Prompt: Transcribe the stretch of entries below from the line with "Office. In addition, this" through the line with "account. It is", exactly and with both ends included; leave out all other lines.

The input:
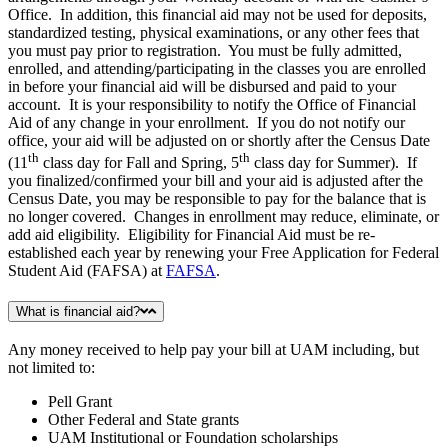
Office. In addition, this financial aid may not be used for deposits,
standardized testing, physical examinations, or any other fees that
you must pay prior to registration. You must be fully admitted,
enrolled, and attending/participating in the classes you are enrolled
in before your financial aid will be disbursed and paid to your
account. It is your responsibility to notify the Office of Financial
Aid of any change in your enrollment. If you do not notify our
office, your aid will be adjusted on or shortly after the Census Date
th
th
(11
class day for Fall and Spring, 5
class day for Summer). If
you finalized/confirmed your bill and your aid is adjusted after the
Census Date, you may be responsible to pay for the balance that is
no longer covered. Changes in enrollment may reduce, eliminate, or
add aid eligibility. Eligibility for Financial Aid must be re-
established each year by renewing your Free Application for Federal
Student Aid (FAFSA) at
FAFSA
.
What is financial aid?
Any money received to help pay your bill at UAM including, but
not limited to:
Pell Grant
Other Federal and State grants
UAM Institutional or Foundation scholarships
* * *
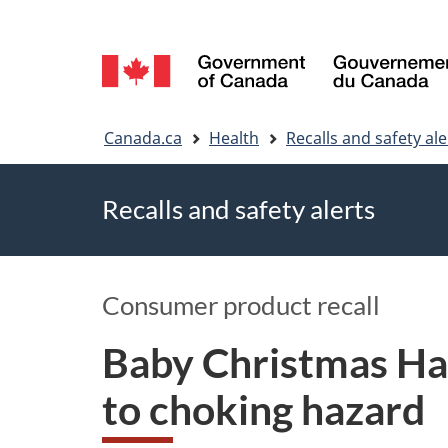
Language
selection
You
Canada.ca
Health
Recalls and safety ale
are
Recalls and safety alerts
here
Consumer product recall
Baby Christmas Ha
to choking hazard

Task response:
Office. In addition, this financial aid may not be used for deposits,
standardized testing, physical examinations, or any other fees that
you must pay prior to registration. You must be fully admitted,
enrolled, and attending/participating in the classes you are enrolled
in before your financial aid will be disbursed and paid to your
account. It is your responsibility to notify the Office of Financial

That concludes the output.